(Beginning of Task input)
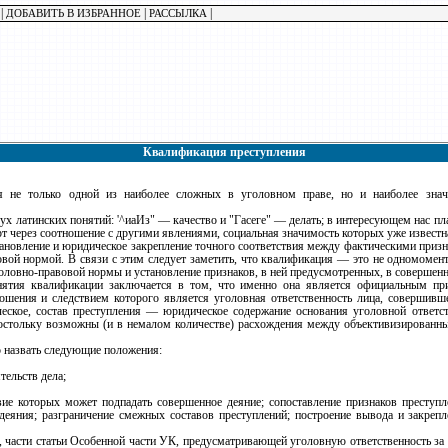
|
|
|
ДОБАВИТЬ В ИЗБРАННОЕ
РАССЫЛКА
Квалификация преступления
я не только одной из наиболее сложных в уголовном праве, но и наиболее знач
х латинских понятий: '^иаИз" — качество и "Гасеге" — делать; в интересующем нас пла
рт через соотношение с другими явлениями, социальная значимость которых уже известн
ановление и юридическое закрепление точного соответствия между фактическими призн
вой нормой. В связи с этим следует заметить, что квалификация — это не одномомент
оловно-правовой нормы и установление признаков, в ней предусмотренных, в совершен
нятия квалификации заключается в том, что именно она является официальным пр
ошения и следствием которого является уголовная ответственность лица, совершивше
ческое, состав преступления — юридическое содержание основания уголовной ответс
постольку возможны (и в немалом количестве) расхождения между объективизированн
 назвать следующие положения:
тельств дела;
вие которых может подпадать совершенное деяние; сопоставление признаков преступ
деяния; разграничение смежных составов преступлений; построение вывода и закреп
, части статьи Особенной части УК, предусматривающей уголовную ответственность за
(End of Task input)
(Beginning of Task input)
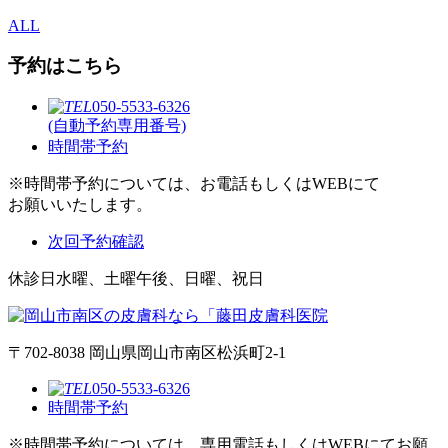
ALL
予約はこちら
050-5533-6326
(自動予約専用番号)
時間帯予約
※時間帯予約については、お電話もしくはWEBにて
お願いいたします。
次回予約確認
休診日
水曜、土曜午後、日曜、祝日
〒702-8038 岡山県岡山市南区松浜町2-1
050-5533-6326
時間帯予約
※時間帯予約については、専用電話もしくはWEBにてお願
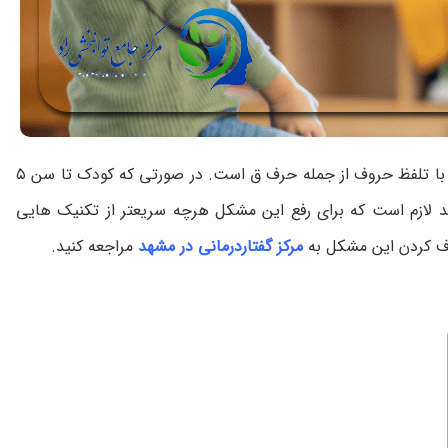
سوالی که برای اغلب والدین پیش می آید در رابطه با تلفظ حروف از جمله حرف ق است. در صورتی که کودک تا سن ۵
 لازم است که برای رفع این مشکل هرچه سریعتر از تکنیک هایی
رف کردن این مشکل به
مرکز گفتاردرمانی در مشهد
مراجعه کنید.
(End of Task input)
(Beginning of Task input)
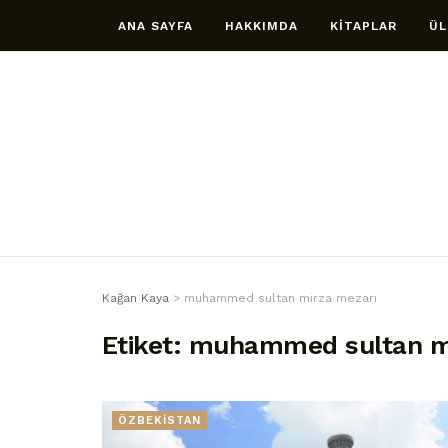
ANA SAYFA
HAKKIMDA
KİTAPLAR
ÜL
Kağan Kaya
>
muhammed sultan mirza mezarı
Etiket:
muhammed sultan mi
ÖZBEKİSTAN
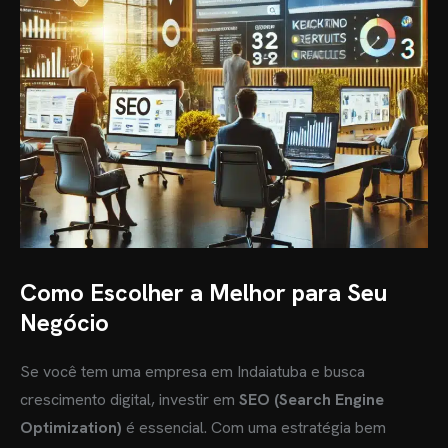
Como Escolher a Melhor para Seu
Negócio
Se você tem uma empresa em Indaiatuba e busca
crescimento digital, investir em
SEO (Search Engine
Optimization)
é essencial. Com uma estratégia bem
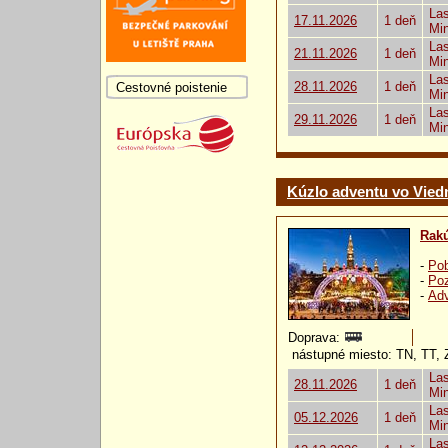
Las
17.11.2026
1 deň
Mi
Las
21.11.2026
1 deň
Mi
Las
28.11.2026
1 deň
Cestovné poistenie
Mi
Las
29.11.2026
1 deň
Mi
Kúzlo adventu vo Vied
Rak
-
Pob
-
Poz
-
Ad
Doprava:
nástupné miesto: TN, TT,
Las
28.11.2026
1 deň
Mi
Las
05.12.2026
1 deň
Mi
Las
(End of Task input)
What is required » Go to the line with "ДОБАВИТЬ В ИЗБРАННОЕ" in the entries above and repeat every line from there through the line with "тельств дела;", exactly and with no other text.

Expected answer »
ДОБАВИТЬ В ИЗБРАННОЕ
РАССЫЛКА
Квалификация преступления
я не только одной из наиболее сложных в уголовном праве, но и наиболее знач
х латинских понятий: '^иаИз" — качество и "Гасеге" — делать; в интересующем нас пла
рт через соотношение с другими явлениями, социальная значимость которых уже известн
ановление и юридическое закрепление точного соответствия между фактическими призн
вой нормой. В связи с этим следует заметить, что квалификация — это не одномомент
оловно-правовой нормы и установление признаков, в ней предусмотренных, в совершен
нятия квалификации заключается в том, что именно она является официальным пр
ошения и следствием которого является уголовная ответственность лица, совершивше
ческое, состав преступления — юридическое содержание основания уголовной ответс
постольку возможны (и в немалом количестве) расхождения между объективизированн
 назвать следующие положения:
тельств дела;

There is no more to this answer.